The importance of the K/T boundary and the interpretation of its quite unusual peculiarities were among the major topics of the 21° IGC held in Copenhagen in 1960, with visit to the classical localities of the Danian stage, originally defined by Desor in 1847 and attributed to the Cretaceous. In 1964 detailed micropaleontological investigation on the pelagic Scaglia rossa formation of central Apennines revealed the sudden disappearance of the large, rich and diverse planktonic foraminiferal fauna followed by a repopulation of a small, dwarf and poorly diversified fauna, after the deposition of a millimetric boundary clay. Soon later the biostratigraphic succession was calibrated paleomagnetically. Further studies documented a marked iridium anomaly in the boundary clay, finally leading in 1980 to the interpretation of a bolide impact shared by Alvarez et al. (Gubbio section) and Smith and Hertogen (Caravaca section).

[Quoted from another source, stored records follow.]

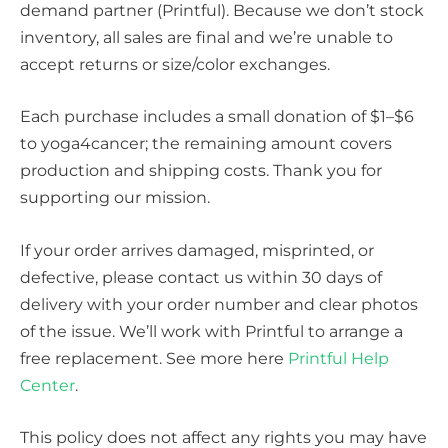
demand partner (Printful). Because we don’t stock
inventory, all sales are final and we’re unable to
accept returns or size/color exchanges.
Each purchase includes a small donation of $1–$6
to yoga4cancer; the remaining amount covers
production and shipping costs. Thank you for
supporting our mission.
If your order arrives damaged, misprinted, or
defective, please contact us within 30 days of
delivery with your order number and clear photos
of the issue. We’ll work with Printful to arrange a
free replacement. See more here
Printful Help
Center
.
This policy does not affect any rights you may have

A working group was soon appointed by ICS to propose a GSSP for the K/T boundary. Four candidate sections: El Kef in Tunisia, Zumaya in Spain, Brazos in USA and Stevns Klint in Denmark were proposed in 1982. After years of intense, coordinated studies the section of El Kef was approved with a 80% majority, and ratified in 1991 by IUGS.
Meanwhile the exploration of the worlds oceans by the Deep Sea Drilling Project, extended the study areas from the continents to the oceans. The K/T boundary was first identified in a drillhole in 1971, in the Caribbean (DSDP Leg 15). In the following years it could be recognized in all the oceans, and located on magnetic anomaly 29R in the Indian Ocean. Targeted drillsites in the Gulf of Mexico helped to locate the astrobleme in the Chicxulub crater in the Yucatan peninsula. The bolide causing the devastating extinction had a diameter estimated 10 km. Tectites, tsunamiites, impactites were recovered in various localities in the Gulf of Mexico but far from the impact location no lithologic break is noticed and the boundary clay can well be overlooked falling within a monotonous succession within a single formation.
The validity of the GSSP at El Kef has been recently reiterated. Indeed, the event is so unique and so strong as to be identifiable in all the oceans, and in all the continents.